- GOAL OF THE EXERCISE -
The answer must give back every line of the data exactly, with no pictures.

- RECORDS FOR THIS TASK -

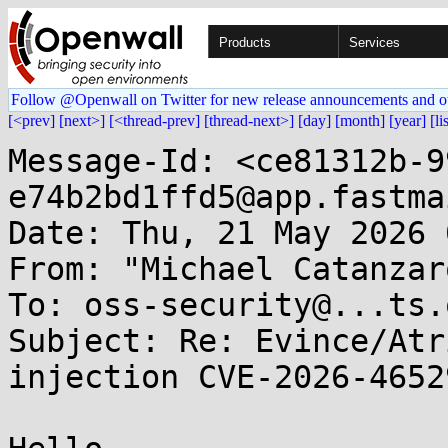
Products
Services
Follow @Openwall on Twitter for new release announcements and o
[<prev]
[next>]
[<thread-prev]
[thread-next>]
[day]
[month]
[year]
[li
Message-Id: <ce81312b-9
e74b2bd1ffd5@app.fastma
Date: Thu, 21 May 2026 
From: "Michael Catanzar
To: oss-security@...ts.
Subject: Re: Evince/Atr
injection CVE-2026-46529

- EXPECTED ANSWER -
Products
Services
Follow @Openwall on Twitter for new release announcements and o
[<prev]
[next>]
[<thread-prev]
[thread-next>]
[day]
[month]
[year]
[li
Message-Id: <ce81312b-9
e74b2bd1ffd5@app.fastma
Date: Thu, 21 May 2026 
From: "Michael Catanzar
To: oss-security@...ts.
Subject: Re: Evince/Atr
injection CVE-2026-46529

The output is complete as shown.